Since I am unable to make availabe much of our working data set and the
complexity of our survey resposes seem to create some confusion, I wrote a
python script to generate a suitable CSV file to illustrate the issue.

These latest files were only tested on OpenOffice.org 3.2.1 OOO329m19
(Build:9505) on ArchLinux (x86_64)

To reproduce open dummy_data.csv with the standard CSV settings and UTF-8
encoding.  Note cell "OX1" reads "IF" where if should read "IFNOT"
dummy_data.py can be used to produce additional testing files.
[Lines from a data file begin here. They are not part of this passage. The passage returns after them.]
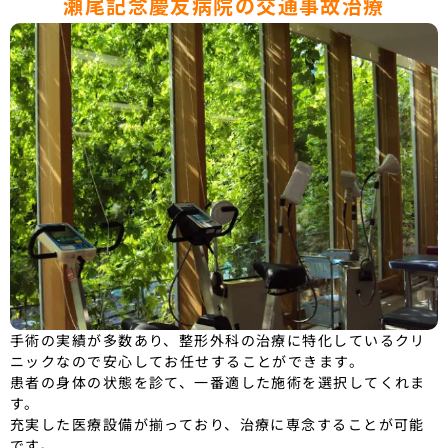
瀬尾記念慶友病院の交通事故治療
手術の実績が多数あり、整形外科の治療に特化しているクリ
ニックなので安心してお任せすることができます。
患者の身体の状態を診て、一番適した施術を選択してくれま
す。
充実した医療設備が揃っており、治療に専念することが可能
です。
I also noticed this limitation affects the Text database option in Base.  Should
a seperate Issue be opened for that?
Comment 6 adamsei 2010-08-29 05:40:46 UTC
Created attachment 71457 [details]
python3 script to count characters in a line
Comment 7 adamsei 2010-08-29 05:41:45 UTC
Created attachment 71458 [details]
CSV file that illustrates; Cell "OX2" is truncated
Comment 8 adamsei 2010-08-29 05:42:26 UTC
Created attachment 71459 [details]
python3 script to generate psudo-random CSV files
Comment 9 Rainer Bielefeld 2010-08-29 09:06:52 UTC
Reproducible with "Ooo 3.1.1 WIN XP DE[OOO310m19 (Build 9420)]" and with
"Ooo-Dev 3.3.0 multilingual version English UI WIN XP: [OOo330m1 (Build 9514)]",
not in all details (because of my simplyfied test method), but for the general
effect. 

I see a limitation opening "dummy_data.csv" with 3.1.1.
In final cells 'OW' / 'OX' I see contents "TQLXHAIMWFCYKRBQWQREKAOAM" / "IF"
opening sample "dummy_data.csv" Latest cell should contain "IFNOT", as I see
with Editpadlite.

I did an additional test with "dummy_data.csv":
1. opened document
2. marked 'OW' with contents "TQLXHAIMWFCYKRBQWQREKAOAM"
3. go to 'OY'
4. <ntrl>+<v>, contents was pasted as expected
5. marked cell moving mouse pointer with pressed left button to 'TG'
  (exact position does not matter)
7. Menu 'Edit -> Fill -> right' (cells will be filled with contents)
8. save as "dummy_data_new.csv" and "dummy_data_new.ods"
9. close "dummy_data_new.ods"
10. reopen both documents with CALC
    expected: both with new additional contents
    actual: "dummy_data_new.csv" adds some new contents until 'PB', further 
            contents is truncated
            only "dummy_data_new.ods" with new contents until 'TG'

It's an "open-import" problem, I see added cell contents in "dummy_data_new.csv"
with Editpadlite.

Because the limitation does not exist for .ods documents, I believe it's a bug.